Budget 2025 : « La censure serait un drame pour les agriculteurs », assure la ministre de l’Agriculture à « 20 Minutes »

Une ministre au chevet des agriculteurs. A moins de trois semaines de l’ouverture du Salon de l’Agriculture, Annie Genevard entend rassurer un secteur en crise. « J’ai à renouer le lien de confiance entre les agriculteurs et la Nation », dit-elle. Les sujets d’inquiétudes ne manquent pas : maladies animales, Mercosur, coupes budgétaires, et risque de censure du gouvernement qui pourrait une nouvelle fois bloquer les aides promises. La ministre de l’Agriculture et de la Souveraineté alimentaire a reçu 20 Minutes à son bureau, vendredi à Paris, pour évoquer ces sujets.

Manifestations, tensions entre syndicats… Le « mal-être paysan » est-il toujours plus important ?

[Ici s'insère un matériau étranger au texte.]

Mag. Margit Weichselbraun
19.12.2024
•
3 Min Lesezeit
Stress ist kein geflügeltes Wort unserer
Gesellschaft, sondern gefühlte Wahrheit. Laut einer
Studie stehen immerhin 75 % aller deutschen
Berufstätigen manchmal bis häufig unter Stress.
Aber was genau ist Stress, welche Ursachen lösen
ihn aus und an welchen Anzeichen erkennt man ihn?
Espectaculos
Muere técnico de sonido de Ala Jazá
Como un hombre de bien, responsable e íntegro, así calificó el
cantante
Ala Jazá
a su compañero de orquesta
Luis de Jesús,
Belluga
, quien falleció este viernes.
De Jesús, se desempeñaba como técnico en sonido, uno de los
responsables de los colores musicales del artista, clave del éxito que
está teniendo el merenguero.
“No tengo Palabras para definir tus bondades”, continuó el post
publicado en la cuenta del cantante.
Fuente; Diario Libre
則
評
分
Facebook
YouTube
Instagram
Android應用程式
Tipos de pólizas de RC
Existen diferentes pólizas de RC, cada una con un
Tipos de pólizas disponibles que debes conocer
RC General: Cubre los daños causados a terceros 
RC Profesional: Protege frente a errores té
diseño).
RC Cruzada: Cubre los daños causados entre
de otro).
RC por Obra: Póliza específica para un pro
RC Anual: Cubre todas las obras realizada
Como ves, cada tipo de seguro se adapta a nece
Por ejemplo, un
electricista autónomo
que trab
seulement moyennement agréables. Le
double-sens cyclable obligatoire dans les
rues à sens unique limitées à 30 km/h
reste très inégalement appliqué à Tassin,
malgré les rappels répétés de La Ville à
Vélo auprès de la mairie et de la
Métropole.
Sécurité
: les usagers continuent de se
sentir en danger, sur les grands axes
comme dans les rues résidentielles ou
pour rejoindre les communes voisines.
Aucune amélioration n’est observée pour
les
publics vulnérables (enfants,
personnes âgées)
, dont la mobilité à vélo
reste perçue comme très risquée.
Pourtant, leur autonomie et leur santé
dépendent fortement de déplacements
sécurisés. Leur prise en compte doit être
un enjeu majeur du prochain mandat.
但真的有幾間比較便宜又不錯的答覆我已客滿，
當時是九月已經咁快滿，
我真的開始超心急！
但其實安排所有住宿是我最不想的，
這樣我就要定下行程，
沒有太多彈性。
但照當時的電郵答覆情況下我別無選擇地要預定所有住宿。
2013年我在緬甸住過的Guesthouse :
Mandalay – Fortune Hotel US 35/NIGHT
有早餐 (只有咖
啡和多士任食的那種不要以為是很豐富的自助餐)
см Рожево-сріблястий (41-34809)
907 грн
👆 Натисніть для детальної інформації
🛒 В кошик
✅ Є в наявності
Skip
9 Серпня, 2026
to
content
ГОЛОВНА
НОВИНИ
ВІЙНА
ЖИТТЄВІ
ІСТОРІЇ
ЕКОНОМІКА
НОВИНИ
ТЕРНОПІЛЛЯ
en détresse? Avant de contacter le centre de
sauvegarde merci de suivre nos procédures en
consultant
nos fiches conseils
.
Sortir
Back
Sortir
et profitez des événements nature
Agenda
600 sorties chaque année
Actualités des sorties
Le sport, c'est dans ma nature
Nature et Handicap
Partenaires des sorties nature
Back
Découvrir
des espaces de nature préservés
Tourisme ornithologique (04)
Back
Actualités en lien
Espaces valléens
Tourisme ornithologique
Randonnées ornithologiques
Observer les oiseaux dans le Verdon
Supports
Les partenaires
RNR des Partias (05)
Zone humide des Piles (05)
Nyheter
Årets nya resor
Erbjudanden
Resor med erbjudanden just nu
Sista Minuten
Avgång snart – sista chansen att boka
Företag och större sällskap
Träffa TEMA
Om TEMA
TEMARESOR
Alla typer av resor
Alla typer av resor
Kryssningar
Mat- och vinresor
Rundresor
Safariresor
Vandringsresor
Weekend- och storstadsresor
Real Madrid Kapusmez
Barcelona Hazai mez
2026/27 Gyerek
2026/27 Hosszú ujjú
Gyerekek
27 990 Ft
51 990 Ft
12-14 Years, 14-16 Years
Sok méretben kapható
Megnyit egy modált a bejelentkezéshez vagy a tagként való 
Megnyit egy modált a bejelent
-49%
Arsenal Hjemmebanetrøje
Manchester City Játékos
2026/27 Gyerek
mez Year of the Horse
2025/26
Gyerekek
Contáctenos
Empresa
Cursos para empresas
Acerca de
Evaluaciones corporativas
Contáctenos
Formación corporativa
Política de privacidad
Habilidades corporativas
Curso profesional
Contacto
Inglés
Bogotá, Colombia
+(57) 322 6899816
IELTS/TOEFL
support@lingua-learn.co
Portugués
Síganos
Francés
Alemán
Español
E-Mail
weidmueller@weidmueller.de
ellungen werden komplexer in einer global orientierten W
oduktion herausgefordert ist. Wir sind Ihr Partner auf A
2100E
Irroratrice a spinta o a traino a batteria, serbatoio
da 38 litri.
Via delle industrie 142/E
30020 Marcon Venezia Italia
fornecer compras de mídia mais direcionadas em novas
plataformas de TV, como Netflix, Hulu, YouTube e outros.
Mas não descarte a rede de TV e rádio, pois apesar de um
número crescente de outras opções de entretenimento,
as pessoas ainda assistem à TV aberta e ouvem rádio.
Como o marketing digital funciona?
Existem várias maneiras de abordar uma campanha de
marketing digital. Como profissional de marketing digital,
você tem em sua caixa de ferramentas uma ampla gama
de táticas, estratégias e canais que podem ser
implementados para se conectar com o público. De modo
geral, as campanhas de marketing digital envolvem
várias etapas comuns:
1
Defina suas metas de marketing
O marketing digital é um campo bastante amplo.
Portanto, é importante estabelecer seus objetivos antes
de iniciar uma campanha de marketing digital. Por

Je ne voudrais pas donner une image unilatéralement négative de la situation des agriculteurs, car certains secteurs agricoles vont bien. Mais le monde paysan a connu une année épouvantable. Toutes les maladies animales ont déferlé sur les cheptels. La fièvre catarrhale ovine, la fièvre hémorragique, et l’influenza aviaire qui menace à nouveau… Ça a pris tout le monde de cours. On a eu une flambée de contamination qui a été vécue très douloureusement par les éleveurs. Certains nous disaient : « je n’ose plus entrer le matin dans mon étable de peur de découvrir des animaux morts ».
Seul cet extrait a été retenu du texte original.